The analogy I saw was of a vessel to contain water. Let's imagine one of those stone ponds the Japanese supposedly have in their gardens. The pond has great workmanship to make it water tight. The water does not think "this is a watertight pond, let's give up" it just seeps into anywhere it can. Most of the cracks and crevices will not go anywhere, but it fills them anyway. If there is a route through it will try to fill that too, and end up leaking very slowly out through it. The leaking will slowly wear away at the sides and, ever so slowly, widen the path. In the end you will have a hole so large you cannot see how it could ever have been thought of as water tight. This is the process for doing the seemingly impossible.

I thought about this for a while and was struck by the tie up with many philosophies. Then today I was looking at an article about getting things done and noticed it had the phrase "mind like water". On first glance it seemed to be using it quite differently, but looking closer I am not sure that it really is.

He is talking about 'the ready state of the martial artist, poised and stress-free" and goes on to suggest that “Your ability to generate power is directly proportional to your ability to relax,”. If you think about it the water simply relaxes into the shape available and everything else follows. A less relaxed substance like earth would never make it out.

This could all be just coincidence, but I like to think that I am just seeing the same things as others because I am looking at the same sorts of people doing the same things. Human nature is probably much the same regardless of geography and chronology.

Rufus Evison

Wednesday, 18 June 2008

Children: a corollary on automation

First time you do something for your child you just do it.
Second time you show them how to do it for themselves.
third time you ask them to do it for you.

Monday, 16 June 2008

When to automate...

The first time you have to do something just do it.
The second time you have to do something think about how to do it with less effort or automatically.
The third time don't do it, automate it and get it done for you.

RufusM Evison

Tuesday, 22 January 2008

Privacy Online

I was just working on something completely unrelated when it was forced home upon me how little online privacy there is. I came across a snippet of information in my web analytics that told me that someone who works for Threshers is researching a certain view of someone who works for Marks and Spencers. I will not go into any more detail about this view, just that while I do not know either of the people involved I could possibly have relations with either in a work context. It seems almost frightening that in the course of my work, which is actually potentially related to both of these companies I could see things that neither party thinks has been made public.

I already knew that when you do anything online you leave a trail of breadcrumbs behind you. These allow people to follow you around if they want to do so. So why does it surprise me that these facts come to light? It surprised me because it is a concrete example where before I only had hypothetical examples.

Hypothetically you might be looking for a way to get back at a neighbour and so you might search for "bad things neighbour's-name" and then find a site which talks about your neighbour in a good way. You then leave, but your neighbour’s friend who runs the site sees the search engine term and goes to your neighbour and tells him that this referral occurred. Worse than that you searched from work and your company name was on the request.

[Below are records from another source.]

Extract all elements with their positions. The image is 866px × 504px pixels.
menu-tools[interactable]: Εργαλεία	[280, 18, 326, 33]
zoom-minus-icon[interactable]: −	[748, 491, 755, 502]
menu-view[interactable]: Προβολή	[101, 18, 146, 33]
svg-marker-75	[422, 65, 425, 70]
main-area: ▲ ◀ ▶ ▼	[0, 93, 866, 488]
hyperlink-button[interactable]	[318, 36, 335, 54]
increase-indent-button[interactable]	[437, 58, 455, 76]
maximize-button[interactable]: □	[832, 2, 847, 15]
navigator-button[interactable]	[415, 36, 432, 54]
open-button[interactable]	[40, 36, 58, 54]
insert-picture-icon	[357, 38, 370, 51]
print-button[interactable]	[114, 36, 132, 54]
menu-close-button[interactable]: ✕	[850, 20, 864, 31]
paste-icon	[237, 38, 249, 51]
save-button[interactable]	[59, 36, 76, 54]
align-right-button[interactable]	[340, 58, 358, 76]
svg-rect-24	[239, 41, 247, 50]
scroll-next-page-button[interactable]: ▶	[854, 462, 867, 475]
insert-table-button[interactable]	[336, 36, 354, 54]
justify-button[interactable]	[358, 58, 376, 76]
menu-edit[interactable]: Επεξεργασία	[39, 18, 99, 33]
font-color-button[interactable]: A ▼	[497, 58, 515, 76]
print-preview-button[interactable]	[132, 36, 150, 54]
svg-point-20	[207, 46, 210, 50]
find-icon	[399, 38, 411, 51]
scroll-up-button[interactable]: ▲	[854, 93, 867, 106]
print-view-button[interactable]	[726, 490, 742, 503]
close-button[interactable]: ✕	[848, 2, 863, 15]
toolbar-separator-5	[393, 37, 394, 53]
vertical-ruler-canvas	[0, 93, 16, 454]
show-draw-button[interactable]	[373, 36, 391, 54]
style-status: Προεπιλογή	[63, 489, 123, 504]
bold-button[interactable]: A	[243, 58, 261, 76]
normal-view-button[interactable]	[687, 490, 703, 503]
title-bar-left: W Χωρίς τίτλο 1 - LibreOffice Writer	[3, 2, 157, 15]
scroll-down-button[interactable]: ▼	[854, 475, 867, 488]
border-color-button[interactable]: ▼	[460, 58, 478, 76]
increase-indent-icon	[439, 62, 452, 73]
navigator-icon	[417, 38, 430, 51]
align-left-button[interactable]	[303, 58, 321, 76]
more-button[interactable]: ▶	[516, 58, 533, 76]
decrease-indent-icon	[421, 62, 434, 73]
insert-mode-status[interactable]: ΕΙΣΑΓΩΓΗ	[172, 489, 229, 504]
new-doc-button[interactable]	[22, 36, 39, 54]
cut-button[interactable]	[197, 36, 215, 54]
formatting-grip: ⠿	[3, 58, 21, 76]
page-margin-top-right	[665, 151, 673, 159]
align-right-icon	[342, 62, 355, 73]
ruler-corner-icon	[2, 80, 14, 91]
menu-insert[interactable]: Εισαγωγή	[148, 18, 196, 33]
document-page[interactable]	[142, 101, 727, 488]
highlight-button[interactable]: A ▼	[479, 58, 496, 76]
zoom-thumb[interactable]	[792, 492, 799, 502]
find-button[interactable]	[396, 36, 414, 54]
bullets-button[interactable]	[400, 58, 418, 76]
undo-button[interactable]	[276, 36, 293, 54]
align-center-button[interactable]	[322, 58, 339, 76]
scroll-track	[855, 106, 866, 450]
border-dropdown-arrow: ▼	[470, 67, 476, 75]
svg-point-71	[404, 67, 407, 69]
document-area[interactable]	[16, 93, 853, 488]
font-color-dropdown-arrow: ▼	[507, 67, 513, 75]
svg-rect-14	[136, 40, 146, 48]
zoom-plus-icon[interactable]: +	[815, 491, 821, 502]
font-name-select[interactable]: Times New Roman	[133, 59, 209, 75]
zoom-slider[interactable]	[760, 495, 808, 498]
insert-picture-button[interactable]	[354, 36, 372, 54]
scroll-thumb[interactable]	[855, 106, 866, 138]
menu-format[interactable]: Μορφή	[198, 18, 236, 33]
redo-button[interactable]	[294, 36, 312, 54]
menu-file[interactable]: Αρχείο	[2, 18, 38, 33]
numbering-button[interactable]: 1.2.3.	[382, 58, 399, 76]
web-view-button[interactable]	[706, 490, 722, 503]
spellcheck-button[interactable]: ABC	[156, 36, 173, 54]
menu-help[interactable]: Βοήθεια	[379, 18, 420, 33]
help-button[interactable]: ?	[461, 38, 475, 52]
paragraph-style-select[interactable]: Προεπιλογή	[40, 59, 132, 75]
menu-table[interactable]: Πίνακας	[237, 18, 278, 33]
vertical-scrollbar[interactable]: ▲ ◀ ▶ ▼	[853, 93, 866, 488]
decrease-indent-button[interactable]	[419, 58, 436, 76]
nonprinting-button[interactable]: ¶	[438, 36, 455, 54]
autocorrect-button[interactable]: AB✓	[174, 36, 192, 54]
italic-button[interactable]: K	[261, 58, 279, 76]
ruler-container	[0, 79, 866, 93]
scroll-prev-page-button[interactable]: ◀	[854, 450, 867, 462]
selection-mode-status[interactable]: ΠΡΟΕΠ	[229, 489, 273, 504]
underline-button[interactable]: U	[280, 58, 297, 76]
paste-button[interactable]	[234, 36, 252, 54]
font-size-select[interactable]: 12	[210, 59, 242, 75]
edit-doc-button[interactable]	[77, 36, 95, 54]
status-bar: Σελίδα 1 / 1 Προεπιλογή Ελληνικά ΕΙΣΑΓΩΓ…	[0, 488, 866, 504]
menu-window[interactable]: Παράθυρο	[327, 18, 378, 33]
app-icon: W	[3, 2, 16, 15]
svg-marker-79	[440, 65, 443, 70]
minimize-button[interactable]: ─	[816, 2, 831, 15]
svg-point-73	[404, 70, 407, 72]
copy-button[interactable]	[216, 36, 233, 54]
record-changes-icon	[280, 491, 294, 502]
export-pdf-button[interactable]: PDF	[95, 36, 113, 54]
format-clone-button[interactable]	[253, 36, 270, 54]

Your neighbour knows where you work. Now your neighbour can probably guess it was you. Small world online isn't it?

Things can get worse however. The site owner is a curious type and does a Google for the same terms and cannot see his site. He wonders how you came to be there and perseveres a bit. He discovers that for these terms he ranks 153 in the rankings and realises that to get there would involve paging though 16 pages of search results (standard config, it could be less pages if there are more results per page). That shows a certain amount of determination and implies strong feelings on behalf of the searcher. He can also see the snippet Google shows and realise that by this time you were clutching at straws. So now your neighbour knows you hate him with a vengeance (or were just drunk and stupid?). A little innocent web analytics has revealed something quite personal to someone you did not really want to know.

It all sounds pretty unlikely, far fetched and a bit of a stretch. Far fetched though it is, this is the equivalent of what has just happened. Given the snippet I have seen I am not going to take any action based on what I saw, but I could. I am an amiable sort, not given to giving people black looks, but if I were to give someone a look of hatred you can rest assured i would be looking over my shoulder first.